== Task statement ==
Please print each entry below exactly as it stands, but without any pictures.

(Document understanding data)
((

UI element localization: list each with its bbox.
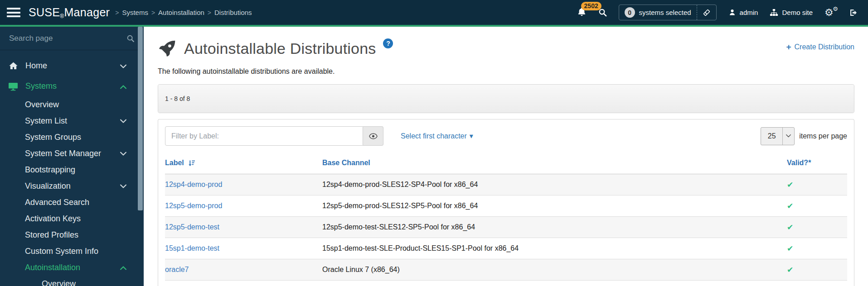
column-header-valid: Valid?* <box>787 152 847 174</box>
settings-button[interactable]: ⚙ ⚙ <box>824 7 837 19</box>
brand-logo[interactable]: SUSE®Manager <box>29 6 110 19</box>
organization-menu[interactable]: Demo site <box>770 8 813 17</box>
chevron-down-icon[interactable] <box>120 61 126 71</box>
create-distribution-link[interactable]: + Create Distribution <box>786 42 854 52</box>
sidebar-scrollbar[interactable] <box>138 27 143 210</box>
pagination-panel: 1 - 8 of 8 <box>158 84 854 113</box>
sign-out-icon <box>849 8 858 17</box>
chevron-down-icon[interactable] <box>120 181 126 191</box>
base-channel-cell: 15sp1-demo-test-SLE-Product-SLES15-SP1-P… <box>322 238 787 259</box>
sidebar-item-visualization[interactable]: Visualization <box>0 178 144 194</box>
eraser-icon <box>702 8 711 17</box>
breadcrumb-separator: > <box>115 9 119 16</box>
gear-small-icon: ⚙ <box>833 5 838 12</box>
check-icon: ✔ <box>787 223 793 232</box>
sidebar-item-label: Overview <box>42 279 76 286</box>
sidebar-item-home[interactable]: Home <box>0 56 144 76</box>
clear-selection-button[interactable] <box>697 5 716 20</box>
breadcrumb-distributions: Distributions <box>214 9 252 16</box>
caret-down-icon: ▾ <box>470 132 473 140</box>
sidebar-item-system-set-manager[interactable]: System Set Manager <box>0 145 144 162</box>
filter-input[interactable] <box>165 126 363 146</box>
sidebar-item-systems[interactable]: Systems <box>0 76 144 96</box>
sidebar-item-advanced-search[interactable]: Advanced Search <box>0 194 144 210</box>
sidebar-item-bootstrapping[interactable]: Bootstrapping <box>0 162 144 178</box>
base-channel-cell: 12sp5-demo-test-SLES12-SP5-Pool for x86_… <box>322 217 787 238</box>
menu-toggle-button[interactable] <box>7 8 20 17</box>
table-row: sles12-sp4-x86_64 SLES12-SP4-Pool for x8… <box>165 281 847 286</box>
main-content: Autoinstallable Distributions ? + Create… <box>144 27 868 286</box>
systems-selected-label: systems selected <box>639 9 691 16</box>
column-header-label[interactable]: Label <box>165 152 322 174</box>
select-first-character-dropdown[interactable]: Select first character ▾ <box>401 132 473 140</box>
valid-cell: ✔ <box>787 174 847 195</box>
page-description: The following autoinstallable distributi… <box>158 67 854 76</box>
breadcrumb-autoinstallation[interactable]: Autoinstallation <box>158 9 204 16</box>
breadcrumb: > Systems > Autoinstallation > Distribut… <box>115 9 252 16</box>
sort-amount-asc-icon <box>188 160 195 167</box>
distribution-label-link[interactable]: sles12-sp4-x86_64 <box>165 281 322 286</box>
table-row: 12sp4-demo-prod 12sp4-demo-prod-SLES12-S… <box>165 174 847 195</box>
brand-manager: Manager <box>64 6 110 19</box>
pagination-summary: 1 - 8 of 8 <box>158 85 854 113</box>
systems-selected-button[interactable]: 0 systems selected <box>619 5 697 20</box>
breadcrumb-separator: > <box>151 9 155 16</box>
base-channel-cell: Oracle Linux 7 (x86_64) <box>322 259 787 281</box>
sidebar-item-autoinstallation-overview[interactable]: Overview <box>0 276 144 286</box>
valid-cell: ✔ <box>787 217 847 238</box>
table-row: oracle7 Oracle Linux 7 (x86_64) ✔ <box>165 259 847 281</box>
notification-count-badge: 2502 <box>581 2 601 10</box>
sidebar-item-activation-keys[interactable]: Activation Keys <box>0 210 144 227</box>
brand-suse: SUSE <box>29 6 60 19</box>
sidebar-item-label: Bootstrapping <box>25 165 75 175</box>
user-menu[interactable]: admin <box>728 9 758 16</box>
distribution-label-link[interactable]: 12sp4-demo-prod <box>165 174 322 195</box>
sidebar-search-input[interactable] <box>9 34 126 43</box>
filter-toolbar: Select first character ▾ 25 items per pa… <box>165 126 847 146</box>
sidebar-item-autoinstallation[interactable]: Autoinstallation <box>0 259 144 276</box>
breadcrumb-systems[interactable]: Systems <box>122 9 148 16</box>
systems-selected-count: 0 <box>625 7 635 18</box>
chevron-down-icon[interactable] <box>120 149 126 158</box>
table-row: 12sp5-demo-test 12sp5-demo-test-SLES12-S… <box>165 217 847 238</box>
base-channel-cell: 12sp5-demo-prod-SLES12-SP5-Pool for x86_… <box>322 195 787 217</box>
sidebar-nav: Home Systems Overview System List System <box>0 50 144 286</box>
sidebar-item-label: System Groups <box>25 133 81 142</box>
organization-name: Demo site <box>782 9 813 16</box>
distributions-panel: Select first character ▾ 25 items per pa… <box>158 119 854 286</box>
chevron-up-icon[interactable] <box>120 81 126 91</box>
distribution-label-link[interactable]: 15sp1-demo-test <box>165 238 322 259</box>
distribution-label-link[interactable]: oracle7 <box>165 259 322 281</box>
sidebar-item-system-list[interactable]: System List <box>0 113 144 129</box>
column-header-base-channel-text: Base Channel <box>322 159 370 167</box>
sidebar-item-custom-system-info[interactable]: Custom System Info <box>0 243 144 259</box>
notifications-button[interactable]: 2502 <box>577 7 587 18</box>
check-icon: ✔ <box>787 201 793 210</box>
sidebar-item-label: Overview <box>25 100 59 110</box>
sidebar-item-stored-profiles[interactable]: Stored Profiles <box>0 227 144 243</box>
distribution-label-link[interactable]: 12sp5-demo-prod <box>165 195 322 217</box>
help-icon[interactable]: ? <box>383 38 393 48</box>
sidebar-item-system-groups[interactable]: System Groups <box>0 129 144 145</box>
chevron-down-icon[interactable] <box>120 116 126 126</box>
check-icon: ✔ <box>787 265 793 274</box>
sidebar-item-label: System List <box>25 116 67 126</box>
check-icon: ✔ <box>787 244 793 253</box>
valid-cell: ✔ <box>787 281 847 286</box>
top-navbar: SUSE®Manager > Systems > Autoinstallatio… <box>0 0 868 25</box>
user-icon <box>728 9 736 16</box>
valid-cell: ✔ <box>787 238 847 259</box>
sign-out-button[interactable] <box>849 8 858 17</box>
sidebar-item-label: Autoinstallation <box>25 263 80 272</box>
column-header-base-channel[interactable]: Base Channel <box>322 152 787 174</box>
filter-preview-button[interactable] <box>363 126 383 146</box>
accent-divider <box>0 25 868 27</box>
items-per-page-select[interactable]: 25 <box>761 127 795 145</box>
table-header-row: Label Base Channel Valid?* <box>165 152 847 174</box>
valid-cell: ✔ <box>787 259 847 281</box>
sidebar-item-overview[interactable]: Overview <box>0 96 144 113</box>
chevron-up-icon[interactable] <box>120 263 126 272</box>
column-header-valid-text: Valid?* <box>787 159 811 167</box>
breadcrumb-separator: > <box>208 9 211 16</box>
distribution-label-link[interactable]: 12sp5-demo-test <box>165 217 322 238</box>
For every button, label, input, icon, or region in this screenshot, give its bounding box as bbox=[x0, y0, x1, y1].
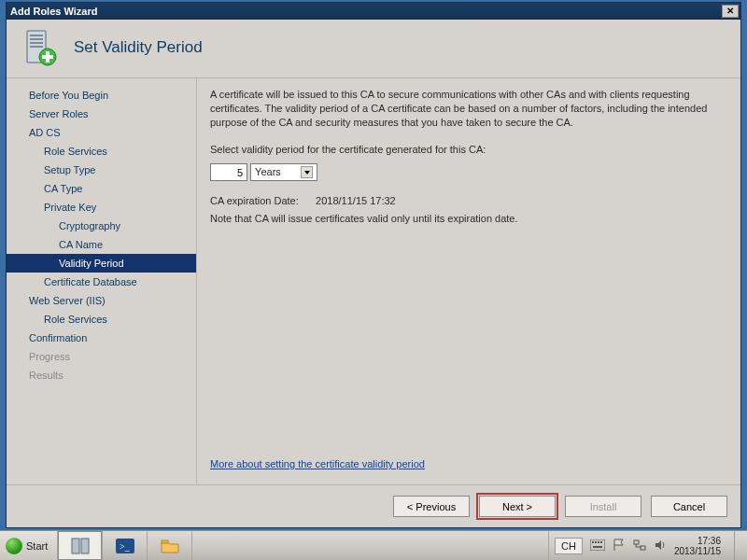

))

== Your response ==
UI element localization: list each with its bbox.
column-header-valid: Valid?* <box>787 152 847 174</box>
settings-button[interactable]: ⚙ ⚙ <box>824 7 837 19</box>
brand-logo[interactable]: SUSE®Manager <box>29 6 110 19</box>
organization-menu[interactable]: Demo site <box>770 8 813 17</box>
chevron-down-icon[interactable] <box>120 61 126 71</box>
create-distribution-link[interactable]: + Create Distribution <box>786 42 854 52</box>
sidebar-scrollbar[interactable] <box>138 27 143 210</box>
pagination-panel: 1 - 8 of 8 <box>158 84 854 113</box>
sign-out-icon <box>849 8 858 17</box>
chevron-down-icon[interactable] <box>120 181 126 191</box>
base-channel-cell: 15sp1-demo-test-SLE-Product-SLES15-SP1-P… <box>322 238 787 259</box>
sidebar-item-visualization[interactable]: Visualization <box>0 178 144 194</box>
eraser-icon <box>702 8 711 17</box>
breadcrumb-separator: > <box>115 9 119 16</box>
gear-small-icon: ⚙ <box>833 5 838 12</box>
check-icon: ✔ <box>787 223 793 232</box>
sidebar-item-label: Overview <box>42 279 76 286</box>
sidebar-item-home[interactable]: Home <box>0 56 144 76</box>
clear-selection-button[interactable] <box>697 5 716 20</box>
breadcrumb-distributions: Distributions <box>214 9 252 16</box>
caret-down-icon: ▾ <box>470 132 473 140</box>
sidebar-item-system-set-manager[interactable]: System Set Manager <box>0 145 144 162</box>
filter-input[interactable] <box>165 126 363 146</box>
sidebar-item-systems[interactable]: Systems <box>0 76 144 96</box>
sidebar-item-advanced-search[interactable]: Advanced Search <box>0 194 144 210</box>
sidebar-item-bootstrapping[interactable]: Bootstrapping <box>0 162 144 178</box>
base-channel-cell: 12sp5-demo-test-SLES12-SP5-Pool for x86_… <box>322 217 787 238</box>
menu-toggle-button[interactable] <box>7 8 20 17</box>
table-row: sles12-sp4-x86_64 SLES12-SP4-Pool for x8… <box>165 281 847 286</box>
main-content: Autoinstallable Distributions ? + Create… <box>144 27 868 286</box>
systems-selected-label: systems selected <box>639 9 691 16</box>
column-header-label[interactable]: Label <box>165 152 322 174</box>
select-first-character-dropdown[interactable]: Select first character ▾ <box>401 132 473 140</box>
valid-cell: ✔ <box>787 174 847 195</box>
page-description: The following autoinstallable distributi… <box>158 67 854 76</box>
breadcrumb-autoinstallation[interactable]: Autoinstallation <box>158 9 204 16</box>
breadcrumb: > Systems > Autoinstallation > Distribut… <box>115 9 252 16</box>
sort-amount-asc-icon <box>188 160 195 167</box>
distribution-label-link[interactable]: sles12-sp4-x86_64 <box>165 281 322 286</box>
table-row: 12sp4-demo-prod 12sp4-demo-prod-SLES12-S… <box>165 174 847 195</box>
brand-manager: Manager <box>64 6 110 19</box>
pagination-summary: 1 - 8 of 8 <box>158 85 854 113</box>
systems-selected-button[interactable]: 0 systems selected <box>619 5 697 20</box>
breadcrumb-separator: > <box>151 9 155 16</box>
base-channel-cell: Oracle Linux 7 (x86_64) <box>322 259 787 281</box>
sidebar-item-autoinstallation-overview[interactable]: Overview <box>0 276 144 286</box>
valid-cell: ✔ <box>787 217 847 238</box>
table-row: oracle7 Oracle Linux 7 (x86_64) ✔ <box>165 259 847 281</box>
notification-count-badge: 2502 <box>581 2 601 10</box>
sidebar-item-activation-keys[interactable]: Activation Keys <box>0 210 144 227</box>
brand-suse: SUSE <box>29 6 60 19</box>
sidebar-item-label: Bootstrapping <box>25 165 75 175</box>
user-menu[interactable]: admin <box>728 9 758 16</box>
distribution-label-link[interactable]: 12sp4-demo-prod <box>165 174 322 195</box>
sidebar-search-input[interactable] <box>9 34 126 43</box>
filter-toolbar: Select first character ▾ 25 items per pa… <box>165 126 847 146</box>
sidebar-item-autoinstallation[interactable]: Autoinstallation <box>0 259 144 276</box>
breadcrumb-systems[interactable]: Systems <box>122 9 148 16</box>
systems-selected-count: 0 <box>625 7 635 18</box>
chevron-down-icon[interactable] <box>120 149 126 158</box>
table-row: 12sp5-demo-test 12sp5-demo-test-SLES12-S… <box>165 217 847 238</box>
base-channel-cell: 12sp5-demo-prod-SLES12-SP5-Pool for x86_… <box>322 195 787 217</box>
sidebar-nav: Home Systems Overview System List System <box>0 50 144 286</box>
sidebar-item-label: System Groups <box>25 133 81 142</box>
organization-name: Demo site <box>782 9 813 16</box>
distributions-panel: Select first character ▾ 25 items per pa… <box>158 119 854 286</box>
chevron-up-icon[interactable] <box>120 81 126 91</box>
distribution-label-link[interactable]: 15sp1-demo-test <box>165 238 322 259</box>
distribution-label-link[interactable]: oracle7 <box>165 259 322 281</box>
sidebar-item-system-list[interactable]: System List <box>0 113 144 129</box>
column-header-base-channel-text: Base Channel <box>322 159 370 167</box>
sidebar-item-custom-system-info[interactable]: Custom System Info <box>0 243 144 259</box>
notifications-button[interactable]: 2502 <box>577 7 587 18</box>
check-icon: ✔ <box>787 201 793 210</box>
sidebar-item-label: Overview <box>25 100 59 110</box>
sidebar-item-stored-profiles[interactable]: Stored Profiles <box>0 227 144 243</box>
distribution-label-link[interactable]: 12sp5-demo-prod <box>165 195 322 217</box>
help-icon[interactable]: ? <box>383 38 393 48</box>
sidebar-item-system-groups[interactable]: System Groups <box>0 129 144 145</box>
chevron-down-icon[interactable] <box>120 116 126 126</box>
check-icon: ✔ <box>787 265 793 274</box>
sidebar-item-label: System List <box>25 116 67 126</box>
check-icon: ✔ <box>787 244 793 253</box>
valid-cell: ✔ <box>787 281 847 286</box>
top-navbar: SUSE®Manager > Systems > Autoinstallatio… <box>0 0 868 25</box>
user-icon <box>728 9 736 16</box>
valid-cell: ✔ <box>787 238 847 259</box>
sign-out-button[interactable] <box>849 8 858 17</box>
sidebar-item-label: Autoinstallation <box>25 263 80 272</box>
column-header-base-channel[interactable]: Base Channel <box>322 152 787 174</box>
filter-preview-button[interactable] <box>363 126 383 146</box>
accent-divider <box>0 25 868 27</box>
items-per-page-select[interactable]: 25 <box>761 127 795 145</box>
table-header-row: Label Base Channel Valid?* <box>165 152 847 174</box>
valid-cell: ✔ <box>787 259 847 281</box>
sidebar-item-overview[interactable]: Overview <box>0 96 144 113</box>
chevron-up-icon[interactable] <box>120 263 126 272</box>
column-header-valid-text: Valid?* <box>787 159 811 167</box>
breadcrumb-separator: > <box>208 9 211 16</box>
distribution-label-link[interactable]: 12sp5-demo-test <box>165 217 322 238</box>
For every button, label, input, icon, or region in this screenshot, give its bounding box as bbox=[x0, y0, x1, y1].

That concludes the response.